Let's say that you wanted to go back to the state of your data in v1.0. If the above steps have been done correctly, you should be able to do this using:
```
git checkout v1.0
dvc checkout
```
Confirm that you have reverted to the original data.
(Optional) Finally, it is important to note that dvc is not only intended to be used to store data files but also any other large files such as trained model weights (with billions of parameters these can be quite large). For example, if we always store our best-performing model in a file called best_model.ckpt then we can use dvc to version control it, store it online and make it easy for others to download. Feel free to experiment with this using your model checkpoints.

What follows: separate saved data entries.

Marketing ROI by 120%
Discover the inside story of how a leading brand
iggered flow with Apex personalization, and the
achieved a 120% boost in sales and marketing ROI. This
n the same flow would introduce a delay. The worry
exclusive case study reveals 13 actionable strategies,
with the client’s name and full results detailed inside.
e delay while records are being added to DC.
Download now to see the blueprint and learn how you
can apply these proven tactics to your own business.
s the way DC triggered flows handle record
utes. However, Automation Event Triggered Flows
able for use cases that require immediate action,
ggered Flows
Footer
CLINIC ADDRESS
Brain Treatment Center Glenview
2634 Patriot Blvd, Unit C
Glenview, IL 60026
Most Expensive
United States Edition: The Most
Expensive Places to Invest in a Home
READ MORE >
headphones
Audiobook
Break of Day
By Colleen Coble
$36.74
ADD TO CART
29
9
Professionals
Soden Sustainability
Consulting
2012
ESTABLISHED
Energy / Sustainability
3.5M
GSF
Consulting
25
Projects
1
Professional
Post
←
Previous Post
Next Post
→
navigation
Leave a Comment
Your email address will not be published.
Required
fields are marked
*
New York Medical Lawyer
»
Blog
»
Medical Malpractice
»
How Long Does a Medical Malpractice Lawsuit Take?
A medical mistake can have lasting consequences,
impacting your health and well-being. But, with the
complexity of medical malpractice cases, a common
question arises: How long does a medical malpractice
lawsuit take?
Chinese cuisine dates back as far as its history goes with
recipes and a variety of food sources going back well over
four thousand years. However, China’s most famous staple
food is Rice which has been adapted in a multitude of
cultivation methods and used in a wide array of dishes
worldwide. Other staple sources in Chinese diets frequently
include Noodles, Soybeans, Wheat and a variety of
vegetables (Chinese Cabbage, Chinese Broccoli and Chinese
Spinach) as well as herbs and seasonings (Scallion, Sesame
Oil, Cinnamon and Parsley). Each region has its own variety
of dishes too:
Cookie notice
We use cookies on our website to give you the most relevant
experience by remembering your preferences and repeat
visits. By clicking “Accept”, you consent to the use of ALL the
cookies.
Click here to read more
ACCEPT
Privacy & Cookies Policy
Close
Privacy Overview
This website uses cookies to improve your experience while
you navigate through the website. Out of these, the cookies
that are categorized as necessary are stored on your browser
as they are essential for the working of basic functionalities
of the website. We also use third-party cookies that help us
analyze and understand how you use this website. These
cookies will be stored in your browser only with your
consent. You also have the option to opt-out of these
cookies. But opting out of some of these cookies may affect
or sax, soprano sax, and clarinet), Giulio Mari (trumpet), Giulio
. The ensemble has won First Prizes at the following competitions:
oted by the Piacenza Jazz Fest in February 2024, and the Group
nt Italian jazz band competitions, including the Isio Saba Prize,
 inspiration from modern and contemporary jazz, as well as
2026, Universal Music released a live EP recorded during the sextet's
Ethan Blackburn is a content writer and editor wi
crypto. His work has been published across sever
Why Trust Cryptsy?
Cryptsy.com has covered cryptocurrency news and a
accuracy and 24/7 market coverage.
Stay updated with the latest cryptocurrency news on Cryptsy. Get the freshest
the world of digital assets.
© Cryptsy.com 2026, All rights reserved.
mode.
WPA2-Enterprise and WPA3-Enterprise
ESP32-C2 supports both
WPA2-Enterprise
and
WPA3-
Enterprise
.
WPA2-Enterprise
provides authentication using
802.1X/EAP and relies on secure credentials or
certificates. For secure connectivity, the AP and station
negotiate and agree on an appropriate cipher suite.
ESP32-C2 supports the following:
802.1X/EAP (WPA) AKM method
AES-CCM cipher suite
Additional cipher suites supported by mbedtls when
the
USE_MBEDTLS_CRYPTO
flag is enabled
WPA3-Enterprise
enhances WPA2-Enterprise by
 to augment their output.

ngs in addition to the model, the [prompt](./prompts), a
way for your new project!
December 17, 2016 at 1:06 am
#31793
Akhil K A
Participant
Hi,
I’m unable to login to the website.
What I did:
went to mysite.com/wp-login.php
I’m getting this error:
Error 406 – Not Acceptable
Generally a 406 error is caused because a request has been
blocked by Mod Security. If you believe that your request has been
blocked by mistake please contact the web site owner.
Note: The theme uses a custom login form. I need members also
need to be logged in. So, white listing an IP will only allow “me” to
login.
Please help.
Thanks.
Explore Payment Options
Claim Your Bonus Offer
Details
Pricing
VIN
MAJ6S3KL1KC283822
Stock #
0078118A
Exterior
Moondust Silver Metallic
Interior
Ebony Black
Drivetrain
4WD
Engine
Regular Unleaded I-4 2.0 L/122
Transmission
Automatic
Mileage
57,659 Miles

In general dvc is a great framework for version-controlling data and models. However, it is important to note that it does have some performance issues when dealing with datasets that consist of many files. Therefore, if you are ever working with a dataset that consists of many small files, it can be a good idea to:

Zip files into a single archive and then version control the archive. The zip archive should be placed in a data/raw folder and then unzipped in the data/processed folder.
If possible turn your data into 1D arrays, then it can be stored in a single file such as .parquet or .csv. This is especially useful for tabular data. Then you can version control the single file instead of the many files.

🧠 Knowledge check

How do you know that a repository is using dvc?

Solution

Similar to a git repository having a .git directory, a repository using dvc needs to have a .dvc folder. Alternatively you can use the dvc status command.
Assume you just added a folder called data/ that you want to track with dvc. What is the sequence of 5 commands to successfully version control the folder? (assuming you already set up a remote)
Solution
```
dvc add data/
git add .
git commit -m "added raw data"
git push
dvc push
```

That's all for today. With the combined power of git and dvc we should be able to version control everything in our development pipeline such that no changes are lost (assuming we commit regularly). It should be noted that dvc offers more than just data version control, so if you want to deep dive into dvc we recommend their pipeline feature and how this can be used to set up version-controlled experiments. Note that we are going to revisit dvc later for a more permanent (and large-scale) storage solution.